Knowing freedom

Sunday night – aged ten

The rain is orange gems on the window as mum is drawing the curtains.  She stoops to the fire and adds a heavy lump of coal – shifting it all, making things collapse and sparks leap up the chimney.  I am leaning on the door frame watching her.

‘I’m going to do my shoes now, Mum.’

‘OK, love.’

The brushes are old – one set for brown and one for black.  There’s the sticky bottle of sports white for plimsolls.  There’s a jar of navy blue from that year when I had blue shoes.  But these are black.  Twist the little metal lever and make the lid pop up.  It’s called Cherry polish and it’s black as black – pitted where the bristles of the brush have bitten in.  On with the dark brush, off with the light – and then rub them with the cloth.  Specks of polish scatter on the newspaper.  I like the smell.  I rub hard.  These will make me feel right.  In the morning, these will make me safe – cross-legged in assembly, I’ll look at the shiny bit underneath my ankle.  I’ll remember how I polished them.  Made them right – clean – ready.

I bounce on each stair going up.  The smell of the dinner is gold.  Roast potatoes are spitting in the oven.  From three bedrooms I can hear three radios in unison.  The chart.  I know my big ones are hovering over radio cassettes – fingers ready to press play and record when their favourite tracks come on – making tapes for the rest of the week.  It’s time for my bath.

I slide the little bolt.  I have blue bubble bath.  Blue is best.  Blue is the sea with dolphins in it.  I pour it into the stream of steaming water, watch it make a mountain of bubbles.  My body disappears under the soft.  I lie back and flex my neck, hear the water dance at my ears.  I find froggy with the concave tummy.  He’s a soap dish but if you put soap on him he flips over.  I don’t mind.  I like him for company.  I coil the shampoo in my palm, rub it on my fine hair – make two horns.  Lie back again to rinse it out.   Check my hair squeaks.  If it squeaks it’s ok.

Velour pyjamas.  I asked for them.  The bottoms are sky blue.  The top is stripy.  The slippers are boys ones too – navy cord.  I dry between my toes.  You have to do that or you get athlete’s foot and it makes your feet like jam.  I brush my hair.  It reaches the neck of my ‘ jama top.  It’s the top ten now – the count down – and Mum is calling.  Five minutes.

We take our plates into the front room.  I’ve got carrots on carrots on carrots because they’re my favourites – and gravy over the top.
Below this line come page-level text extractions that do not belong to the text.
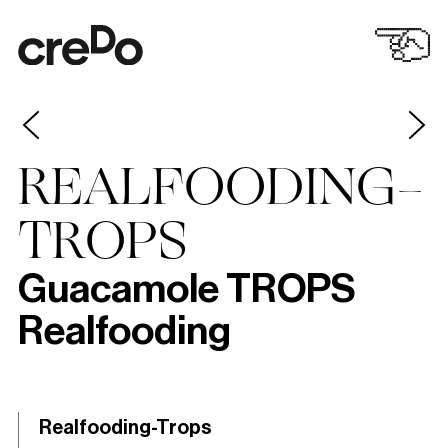
REALFOODING-
TROPS
Guacamole TROPS
Realfooding
Realfooding-Trops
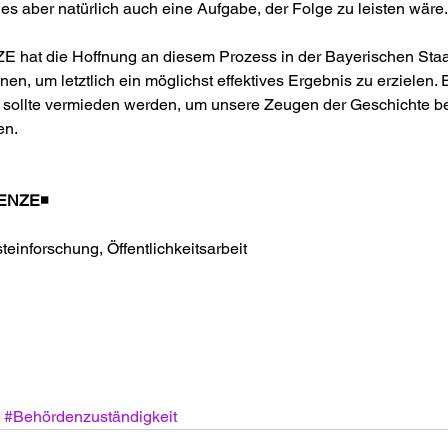
 es aber natürlich auch eine Aufgabe, der Folge zu leisten wäre.
t die Hoffnung an diesem Prozess in der Bayerischen Staa
en, um letztlich ein möglichst effektives Ergebnis zu erzielen. 
 sollte vermieden werden, um unsere Zeugen der Geschichte b
en.
ENZE◾️  
einforschung, Öffentlichkeitsarbeit
#Behördenzuständigkeit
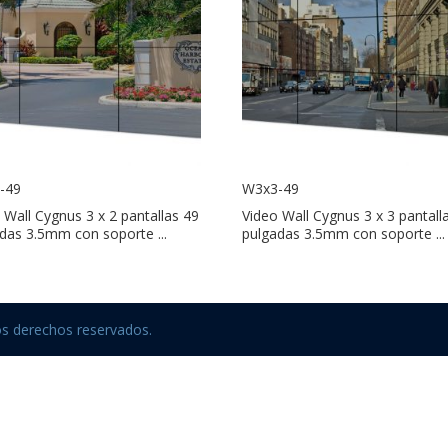
-49
W3x3-49
 Wall Cygnus 3 x 2 pantallas 49
Video Wall Cygnus 3 x 3 pantall
das 3.5mm con soporte ...
pulgadas 3.5mm con soporte ...
os derechos reservados.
The others are on the chairs, the settee and I sit cross legged on the hearth rug.  Mum comes in last – she’s pink.  She has the oven gloves slung over her shoulder.  I eat the chicken with my fingers like a Saxon king, sucking gravy from my skin.   I scoop the peas up with my fork.  Scrape away at the dribbles and flecks of crispy roast potatoes until my plate is all white.

‘Is there pudding?’

‘Have an apple.’

I don’t want an apple.  All Creatures is coming on soon.  I want AA so I run upstairs.  AA is on my bed – face down from last night.  He’s quite flat for a bear really – pancake face – one eye.  He has an eye patch like a pirate but it keeps falling off.  I carry him by his thin leg and run downstairs again – jump the last three.

The top hat is on the end of the kitchen table.  There’s a lot of gubbins at the moment – songbooks, agendas to be delivered, someone’s swimming stuff in a co-op bag.  The top hat is in amongst it all.  I put it on and go back to the front room.  AA makes a good pillow.  Lying on the hearth rug it’s scorchy down my left-hand side.  I get so close to the little metal rail of the grate that I can stare right into the caves.  Dragon caves.  The top hat is balanced on my brow.  Sucking my fingers, watching the telly, rubbing AA’s softy foot.


There probably wasn’t another little girl in 1980 lying too close to the fire in boy’s pyjamas with a top hat on her forehead like the Artful Dodger.  There probably wasn’t a happier little girl than that one with her mousy hair rising in the warmth – lifting the smell of shampoo into the air.  There certainly wasn’t a readier little girl – a girl who cleaned her own shoes, had a bath, ate with her fingers and knew freedom.